Y esta otra página del texto de Zimmer, también anotada por Joyce constituye una clara explicación de algunas figuras básicas y recurrentes del sueño de Earwicker: “Así como el agua produce vegetación como un estanque hace crecer el loto desde el fondo hasta la luz de la superficie, así Vischnú, forma humana del río de la vida, lleno de juvenud que en sí se engendra, hace crecer de su ombligo un loto, cuya flor es el mundo. El ombligo de Vischnúse llama también loto, y la flor del loro es el símbolo del vientre; el loto abre su caliz sobre la superficie húmeda del agua como un vientre generador. La plenitud de mundo que el dios masculino guarda en su vientre, se abre como en un parto para producir el loro cuyo tallo es el cordón umbilical para que el mundo nazca a la luz.

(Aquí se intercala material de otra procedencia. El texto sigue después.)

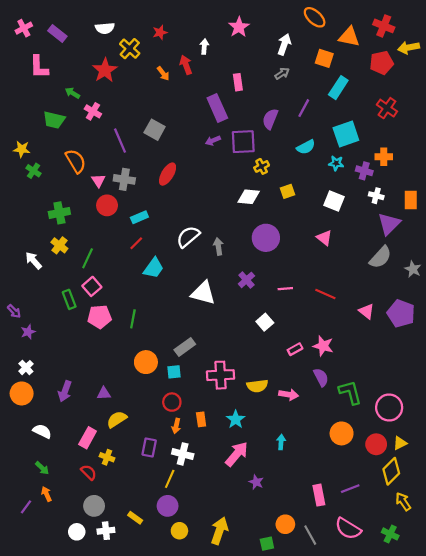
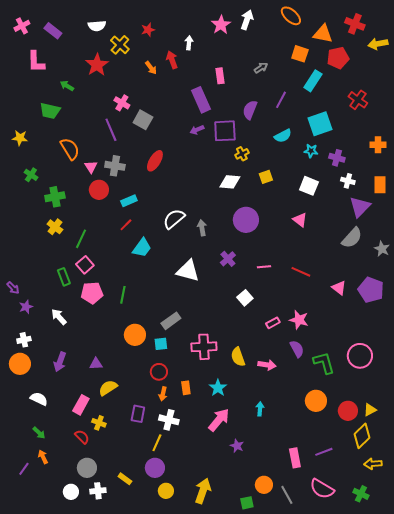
white arrow: (284, 44) -> (247, 20), moved
red pentagon: (382, 63) -> (338, 58), moved
pink cross: (93, 111) -> (122, 103), moved
orange cross: (384, 157) -> (378, 145), moved
green cross: (34, 171) -> (31, 175), moved
white arrow: (34, 261) -> (59, 317), moved
white cross: (26, 368) -> (24, 340), turned 32
yellow semicircle: (257, 386) -> (238, 357), turned 78
pink circle: (389, 408) -> (360, 356), moved
yellow arrow: (403, 502) -> (373, 464), turned -60

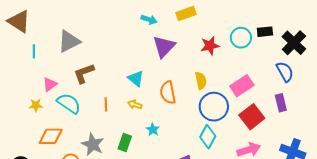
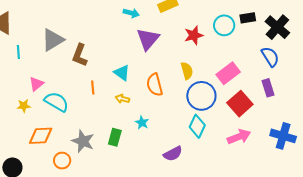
brown L-shape: (84, 73) -> (80, 55), moved, turned -45
orange line: (106, 104) -> (93, 88), moved

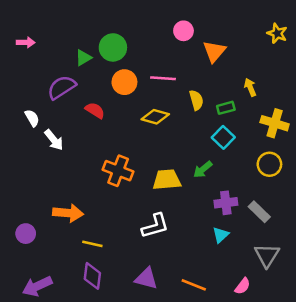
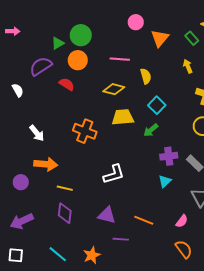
orange circle: (124, 82) -> (78, 60), moved
green rectangle: (226, 108) -> (192, 38), moved, turned 64
cyan square: (223, 137) -> (157, 105), moved
white arrow: (54, 140) -> (37, 133), moved
yellow trapezoid: (167, 180) -> (123, 117), moved
purple circle: (26, 234) -> (21, 182), moved

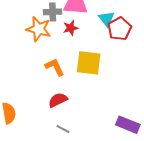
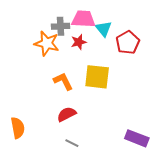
cyan triangle: (107, 19) -> (104, 29), moved

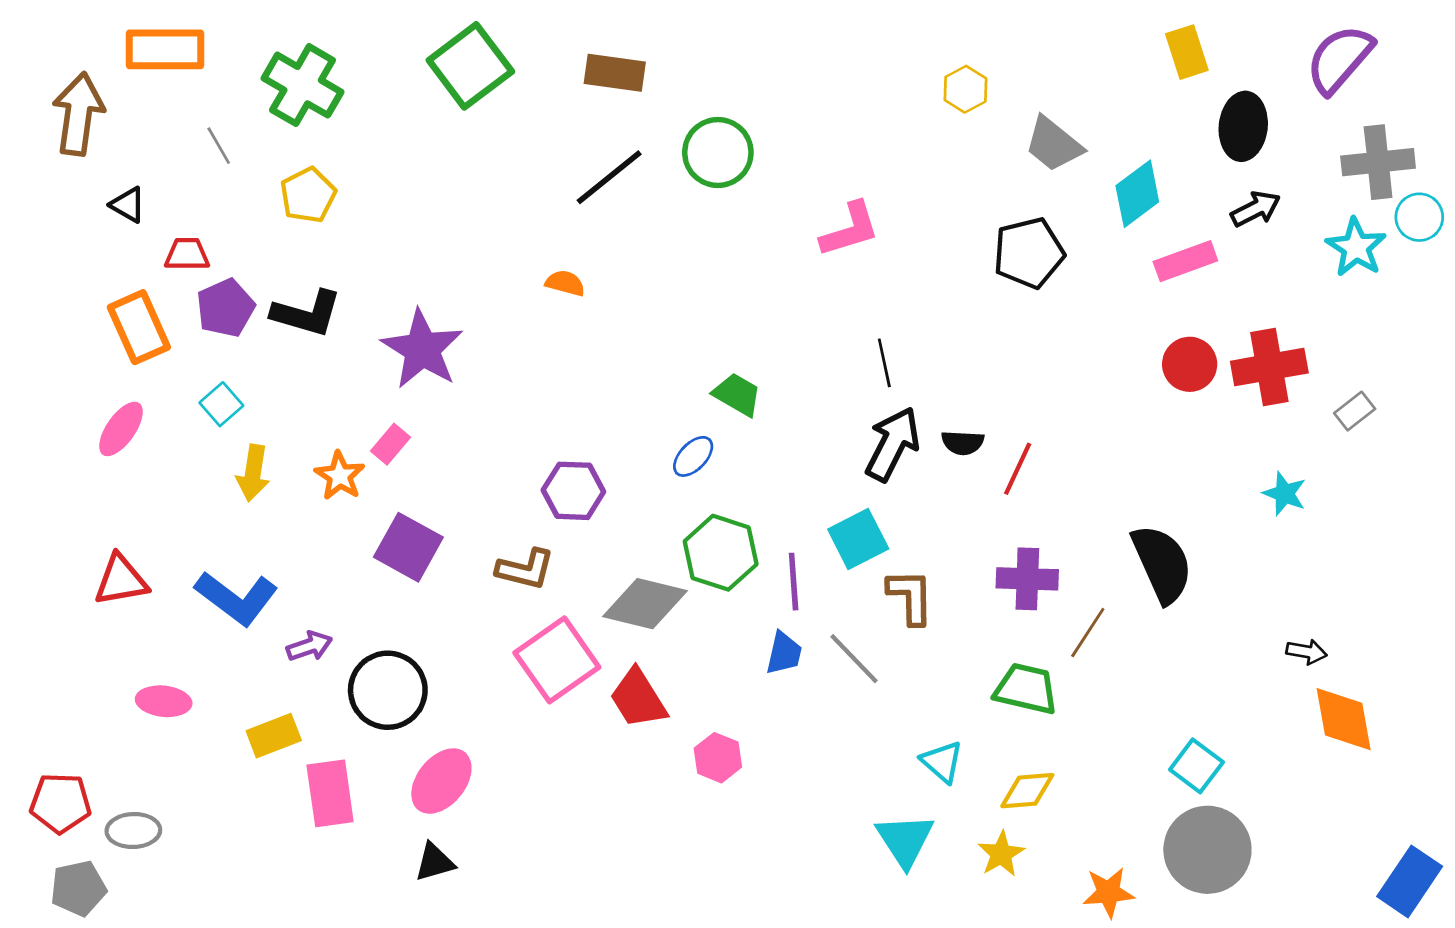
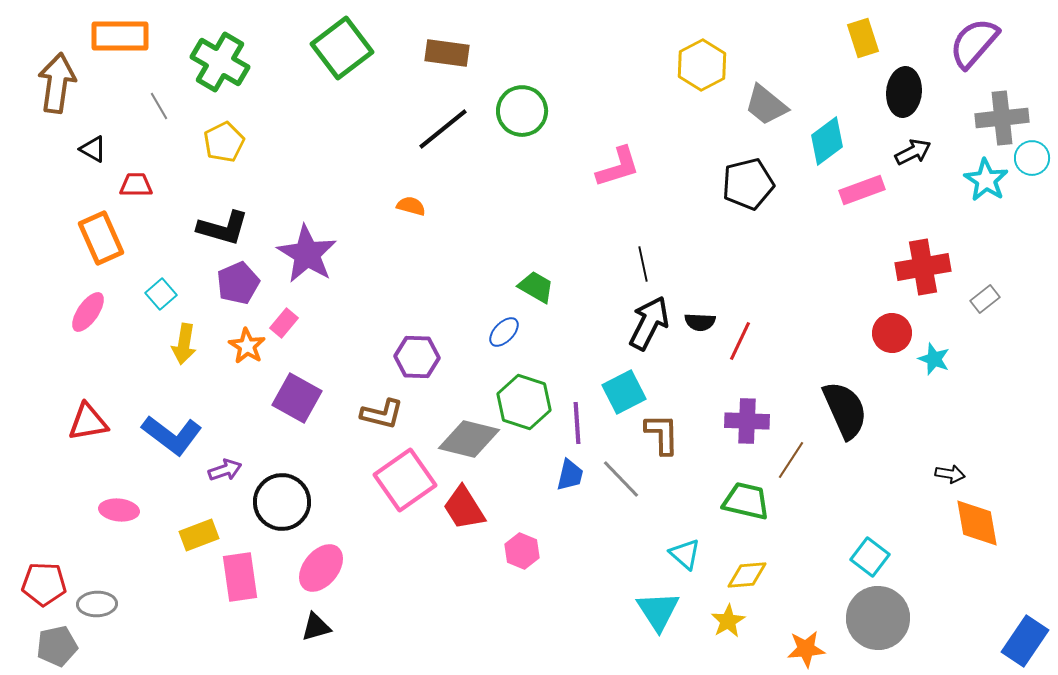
yellow hexagon: (965, 89) -> (702, 65), size x1.5
purple pentagon: (226, 308) -> (238, 283), moved
red circle: (1190, 364) -> (892, 333), moved

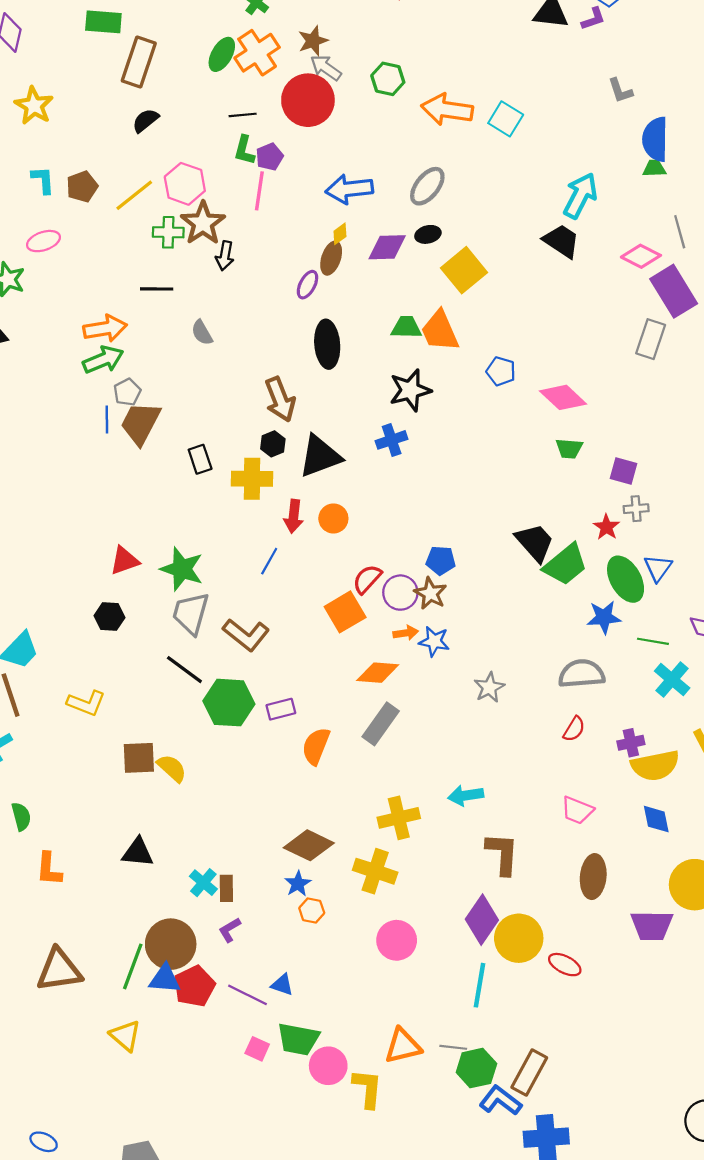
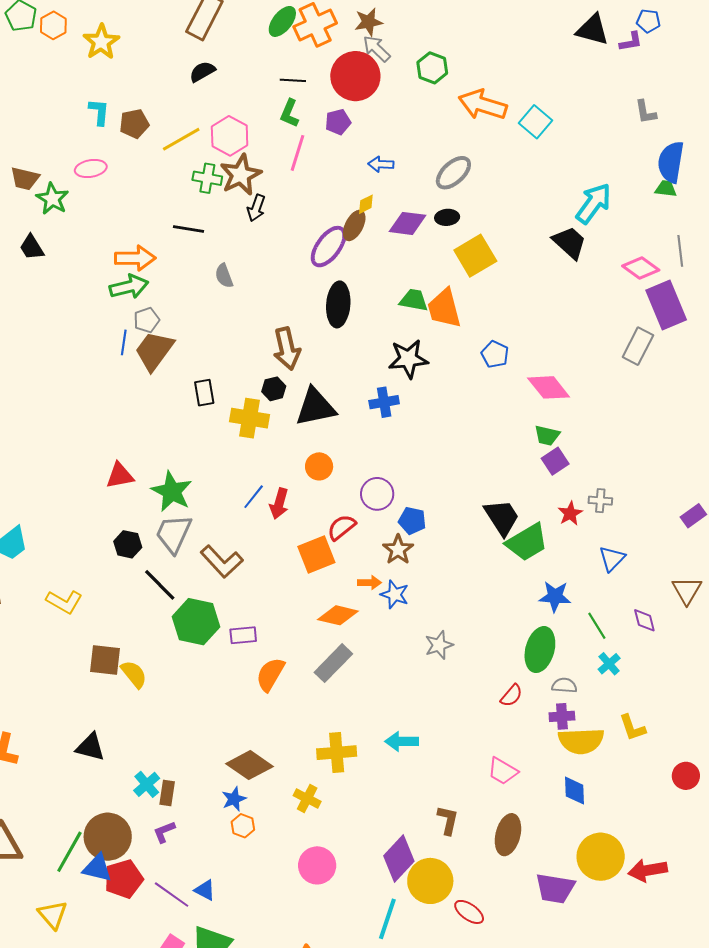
purple pentagon: (270, 157) -> (338, 122), moved
blue arrow: (349, 189) -> (381, 164), size x0.6
purple ellipse: (307, 285) -> (329, 247), size x1.6
purple square: (623, 471) -> (555, 461), moved, turned 32
red arrow: (294, 516) -> (279, 504), moved
green ellipse: (626, 579) -> (540, 650), moved, turned 36
purple circle: (400, 593) -> (377, 494), moved
black hexagon: (109, 617) -> (128, 544), moved
green line: (653, 641) -> (597, 626), turned 40
gray semicircle: (582, 674) -> (564, 685), moved, size x0.6
cyan cross: (672, 679) -> (609, 664), size x0.7
brown L-shape: (502, 854) -> (448, 820), moved, size x0.7
yellow cross: (375, 871) -> (307, 799), size x0.7

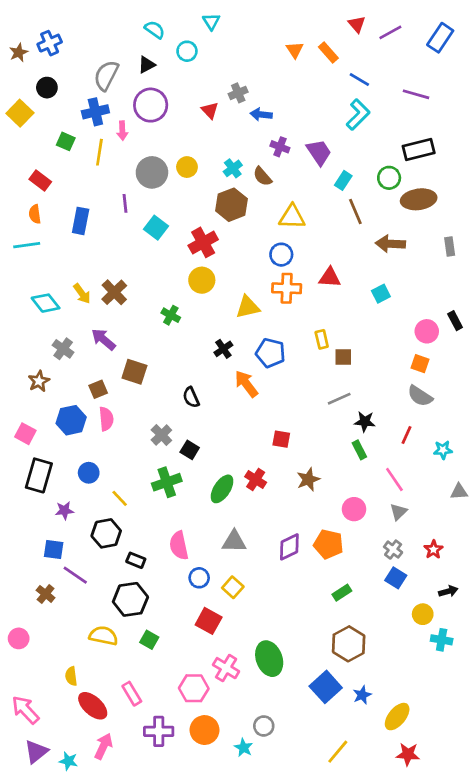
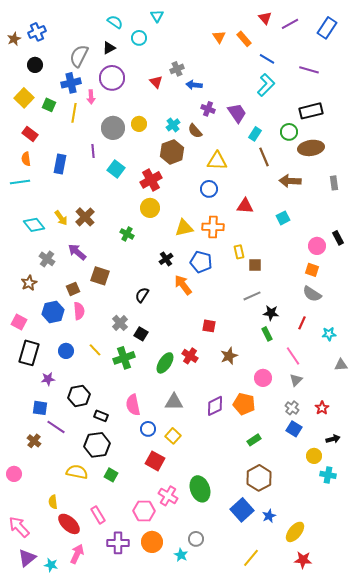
yellow square: (20, 113) -> (24, 98), moved
orange cross: (287, 288) -> (213, 227), moved
black semicircle: (191, 397) -> (142, 295), turned 56
yellow line: (120, 498) -> (95, 350), moved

Este loto lleva en sí al nacer a la tierra primordial, llamada diosa Loto. Hay una diosa preariaindia ue con sus dos nombres de Shri y Yak.Schmi y en dos formas reina sobre todos los tesoros de la tierra; sobre la humedad fructífera del suelo, y sobre las piedras preciosas y los metales”. “El elemento masculino debajo, y el elemento femenino arriba; para el punto de vista más reciente, el occidental, esto es un mundo invertido. Pero la antigua cosmología egipcia presenta también la misma imagen; el elemento femenino, apoyados sobre los dedos de las manos y los pies, se curva para formar el arco del firmamento. Debajo yace tendido el hombre, y mira hacia el cuerpo de la diosa cuyos pechos y muslos deslumbran de estrellas”.
A pesar la aridez que toda enumeración de títulos implica, mencionaremos también la traducción de Burton de las “Mil y una noches”; las obras de De Quincey; “La Ginocracia” y “Un Estudio del Masoquismo en la Historia” de Laurent Taihade: la “Guía oficial de Dublin” (donde ha sido marcada la casa natal de Joyce); las obras de Eliot, dedicadas con “admiración”, así como lo están Valéry, Ezra Pound y W. B: Yeats; las poesías de Goldsmith y de Keats; las “Frases populares su origen y significado” de Hargrave, “La Ilíada” traducida por Andrew Lang y la “Odisea” traducida por T.E. Lawrence; las obras de Ibsen que Joyce leyó en la adolescencia; Allan Kardec muy anotado y subrayado, el Corán, “El alma primitiva” de Lévy Bruhl, “Los evangelios Apócrifos”, “Petrarca”, “Tres misterios tibetanos”; “El romance de Tristán”, del siglo XII, “Cándido” de Voltaire, 107 publicaciones con artículos sobre James Joyce.
[1] Los artículos analizados fueron consultados en la Biblioteca Nacional, aunque intuyo que no son la totalidad de los publicados en el diario por Wilcock. No existe todavía una publicación que los compile. Entregue una copia de las notas al archivo AWOC (Archivo Wilcock Ordenado y Centralizado) para poder ser consultados por otros investigadores.
[2] No casualmente Los dos indios alegres de J. R. Wilcock tiene una estructura similar a At Swin-Two-Birds de Flann O´Brien, admirado por Joyce, publicado a instancia de Graham Greene en la editorial Logman, y valorado por Borges en 1939. Dice Borges: “He enumerado muchos laberintos verbales; ninguno tan complejo como la novísima obra de Flann O´Brien: “At Swin-Two-Birds. […]no es sólo un laberinto: es una discusión de las muchas maneras de concebir la novela irlandesa y un repertorio de ejercicios en verso y prosa, que ilustran o parodian todos los estilos de Irlanda. La influencia magistral de Joyce (arquitecto de laberintos, también; Proteo literario, también) es innegable, pero no abrumadora, en este libro múltiple.” (Borges, 1990, 327).
[3] Este artículo fue también publicado recientemente en: Juan Rodolfo Wilcock. Nouva corrente. Rivista di letteratura e filosofía. Número 169, anno LXIX, gennanaio-giugno 2022.